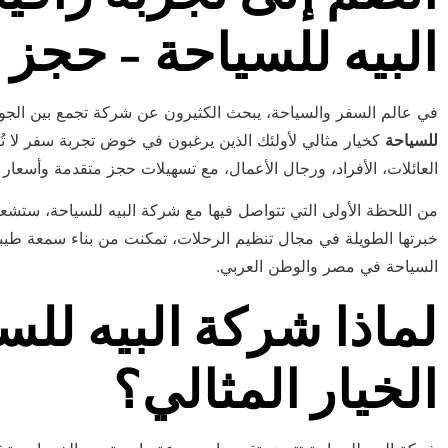
البيه للسياحة – حجز
في عالم السفر والسياحة، يبحث الكثيرون عن شركة تجمع بين الجودة
للسياحة
كخيار مثالي لأولئك الذين يرغبون في خوض تجربة سفر لا ت
العائلات، الأفراد، ورجال الأعمال، مع تسهيلات حجز متقدمة وأسعار 
من اللحظة الأولى التي تتواصل فيها مع شركة البيه للسياحة، ستشعر 
خبرتها الطويلة في مجال تنظيم الرحلات، تمكنت من بناء سمعة طيبة
السياحة في مصر والوطن العربي.
لماذا شركة البيه لل
الخيار المثالي؟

(Problem description): All lines with the string "البيه" must be copied from the data.

(Completed exercise):
البيه للسياحة – حجز
من اللحظة الأولى التي تتواصل فيها مع شركة البيه للسياحة، ستشعر 
لماذا شركة البيه لل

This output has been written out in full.